For spin structures there's something very similar. Of course, a surface admits a spin structure if and only if it is orientable. It's a more interesting notion in higher dimensions. The statement there is the manifold is orientable, and if you take a regular neighbourhood of any surface in the manifold, then it has a trivial tangent bundle. So manifolds like $\mathbb RP^3$ are perfectly valid spin manifolds -- $\mathbb RP^3$ contains $\mathbb RP^2$ but the total space of its normal bundle has a perfectly trivializable tangent bundle. Technically, the condition is a little stronger than that -- you can trivialize the tangent bundle of the complement of a co-dimension $3$ subset. No So not only can you trivialize the total spaces of normal bundles of surfaces, but even the regular neighbourhoods of unions of surfaces.
So if you want a manifold that isn't spin, the archetype would be a vector bundle over a surface so that the total space does not have a trivializable tangent bundle. Take the $D^2$-bundle over $S^2$ with Euler Class $\chi$. I think this happens if and only if $\chi$ is even. I suppose you have more entertaining examples when dealing with the regular neighbourhood of a 2-complex that isn't itself a manifold.

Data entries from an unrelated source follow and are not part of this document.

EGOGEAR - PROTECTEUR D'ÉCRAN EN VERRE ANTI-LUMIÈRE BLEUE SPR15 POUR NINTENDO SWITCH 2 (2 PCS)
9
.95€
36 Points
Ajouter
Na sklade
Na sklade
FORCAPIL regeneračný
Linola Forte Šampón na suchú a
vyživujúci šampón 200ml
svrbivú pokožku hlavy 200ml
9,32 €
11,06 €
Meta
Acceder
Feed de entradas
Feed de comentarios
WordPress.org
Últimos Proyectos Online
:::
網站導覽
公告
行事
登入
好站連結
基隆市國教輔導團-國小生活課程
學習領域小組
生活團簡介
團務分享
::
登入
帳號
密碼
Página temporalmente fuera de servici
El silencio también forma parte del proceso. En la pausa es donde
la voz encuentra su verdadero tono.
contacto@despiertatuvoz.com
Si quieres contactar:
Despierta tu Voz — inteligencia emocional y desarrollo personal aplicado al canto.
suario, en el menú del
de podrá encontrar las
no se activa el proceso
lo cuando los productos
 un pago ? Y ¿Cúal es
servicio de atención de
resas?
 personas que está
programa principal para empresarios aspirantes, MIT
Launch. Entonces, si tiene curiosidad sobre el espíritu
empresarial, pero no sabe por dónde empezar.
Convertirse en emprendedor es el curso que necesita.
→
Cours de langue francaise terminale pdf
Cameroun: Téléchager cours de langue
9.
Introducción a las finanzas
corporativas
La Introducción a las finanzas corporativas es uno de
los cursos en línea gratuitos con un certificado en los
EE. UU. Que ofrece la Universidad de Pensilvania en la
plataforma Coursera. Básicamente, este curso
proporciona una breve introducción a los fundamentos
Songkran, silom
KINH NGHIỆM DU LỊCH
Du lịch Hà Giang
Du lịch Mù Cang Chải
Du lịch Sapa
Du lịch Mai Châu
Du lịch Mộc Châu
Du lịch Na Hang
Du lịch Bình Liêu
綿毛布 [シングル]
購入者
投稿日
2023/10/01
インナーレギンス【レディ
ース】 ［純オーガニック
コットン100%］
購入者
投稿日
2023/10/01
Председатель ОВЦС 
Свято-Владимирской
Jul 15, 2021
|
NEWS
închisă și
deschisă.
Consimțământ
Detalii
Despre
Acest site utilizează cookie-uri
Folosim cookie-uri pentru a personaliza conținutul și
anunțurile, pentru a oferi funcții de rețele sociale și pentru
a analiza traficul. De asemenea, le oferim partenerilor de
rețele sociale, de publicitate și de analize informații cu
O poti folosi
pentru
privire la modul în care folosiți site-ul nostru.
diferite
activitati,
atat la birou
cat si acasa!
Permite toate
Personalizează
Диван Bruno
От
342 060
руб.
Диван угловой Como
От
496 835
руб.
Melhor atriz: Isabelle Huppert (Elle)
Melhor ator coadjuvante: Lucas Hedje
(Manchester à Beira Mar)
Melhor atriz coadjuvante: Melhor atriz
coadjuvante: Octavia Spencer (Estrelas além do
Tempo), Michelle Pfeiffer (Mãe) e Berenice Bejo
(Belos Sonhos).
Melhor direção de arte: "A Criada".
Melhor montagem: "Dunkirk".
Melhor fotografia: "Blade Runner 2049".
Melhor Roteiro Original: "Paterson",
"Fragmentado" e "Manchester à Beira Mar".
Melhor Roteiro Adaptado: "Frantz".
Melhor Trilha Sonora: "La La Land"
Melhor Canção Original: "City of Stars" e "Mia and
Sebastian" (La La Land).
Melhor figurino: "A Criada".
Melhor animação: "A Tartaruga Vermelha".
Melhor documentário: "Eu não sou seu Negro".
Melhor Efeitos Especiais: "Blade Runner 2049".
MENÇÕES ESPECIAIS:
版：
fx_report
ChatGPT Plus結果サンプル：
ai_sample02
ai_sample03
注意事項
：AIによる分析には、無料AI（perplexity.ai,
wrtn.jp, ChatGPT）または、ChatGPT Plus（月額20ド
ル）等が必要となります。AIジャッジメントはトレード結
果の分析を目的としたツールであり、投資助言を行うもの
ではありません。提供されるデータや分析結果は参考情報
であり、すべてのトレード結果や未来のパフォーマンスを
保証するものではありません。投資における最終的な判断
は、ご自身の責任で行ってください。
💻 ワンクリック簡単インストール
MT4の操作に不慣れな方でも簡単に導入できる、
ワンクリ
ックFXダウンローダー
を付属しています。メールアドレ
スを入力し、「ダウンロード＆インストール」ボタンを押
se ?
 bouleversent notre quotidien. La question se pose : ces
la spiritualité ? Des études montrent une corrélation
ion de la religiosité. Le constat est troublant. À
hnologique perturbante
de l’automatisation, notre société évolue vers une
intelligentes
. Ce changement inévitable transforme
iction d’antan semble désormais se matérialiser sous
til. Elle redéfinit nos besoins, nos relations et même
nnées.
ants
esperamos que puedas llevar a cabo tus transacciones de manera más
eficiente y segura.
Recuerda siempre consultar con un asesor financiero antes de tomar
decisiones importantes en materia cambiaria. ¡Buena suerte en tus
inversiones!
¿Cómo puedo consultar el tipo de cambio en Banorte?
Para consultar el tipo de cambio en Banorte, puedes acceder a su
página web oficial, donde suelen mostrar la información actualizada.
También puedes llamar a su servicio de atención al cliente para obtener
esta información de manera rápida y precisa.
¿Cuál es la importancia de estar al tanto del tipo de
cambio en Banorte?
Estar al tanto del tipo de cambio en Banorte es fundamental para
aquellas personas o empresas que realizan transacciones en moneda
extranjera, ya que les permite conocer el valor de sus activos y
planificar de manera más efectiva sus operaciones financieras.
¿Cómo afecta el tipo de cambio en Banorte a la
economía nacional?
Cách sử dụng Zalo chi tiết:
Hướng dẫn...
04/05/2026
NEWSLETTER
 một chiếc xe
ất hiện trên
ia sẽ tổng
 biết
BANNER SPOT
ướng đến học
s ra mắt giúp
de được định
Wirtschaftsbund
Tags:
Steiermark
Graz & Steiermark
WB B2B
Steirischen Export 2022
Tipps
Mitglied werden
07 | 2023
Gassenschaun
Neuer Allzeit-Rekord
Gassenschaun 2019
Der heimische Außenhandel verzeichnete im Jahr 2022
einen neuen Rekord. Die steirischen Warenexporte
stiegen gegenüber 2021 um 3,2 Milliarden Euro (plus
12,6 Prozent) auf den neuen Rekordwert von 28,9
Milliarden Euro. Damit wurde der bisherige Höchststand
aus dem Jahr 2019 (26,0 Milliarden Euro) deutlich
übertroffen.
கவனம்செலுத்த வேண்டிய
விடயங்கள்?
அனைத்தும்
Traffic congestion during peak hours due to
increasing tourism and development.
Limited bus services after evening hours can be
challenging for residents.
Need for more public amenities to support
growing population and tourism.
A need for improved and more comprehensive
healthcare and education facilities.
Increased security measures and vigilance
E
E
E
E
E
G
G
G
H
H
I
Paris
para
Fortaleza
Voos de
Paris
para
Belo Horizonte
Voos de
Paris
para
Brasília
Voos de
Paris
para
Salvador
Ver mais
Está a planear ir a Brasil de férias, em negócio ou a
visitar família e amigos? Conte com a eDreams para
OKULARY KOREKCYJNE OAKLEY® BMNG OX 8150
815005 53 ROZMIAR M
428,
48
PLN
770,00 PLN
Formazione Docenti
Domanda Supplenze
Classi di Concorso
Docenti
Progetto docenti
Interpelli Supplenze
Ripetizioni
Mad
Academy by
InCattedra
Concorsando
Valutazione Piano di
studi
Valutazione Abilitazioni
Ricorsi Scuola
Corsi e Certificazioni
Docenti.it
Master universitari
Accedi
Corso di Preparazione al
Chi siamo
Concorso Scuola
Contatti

edit: Milnor's "Spin structures on manifolds" in L'Enseignement Mathematique Vol 9 (1963) is an excellent reference for most of the above. I don't believe he goes into all the descriptions above since I think he wants to keep the article simple. The Poincare duality interpretation above is a very standard mode of thinking that's employed throughout much of low-dimensional topology. Kirby's book on 4-manifolds is a nice place to look for this material. Specifically, R. Kirby "The topology of 4-manifolds" Springer-Verlag (1989). A more modern reference would be Gompf and Stipsicz, but again I don't think they use all the above descriptions. Milnor and Stasheff's "Characteristic Classes" describes most of the basic constructions involved above, in the obstruction theory section. In a couple of months I'll be putting up a paper on the arXiv that gives some very combinatorial ways of describing spin and spin^c-structures on manifolds (mostly for computer implementation). I hope that will be a good reference, too! But the paper is still unreadable.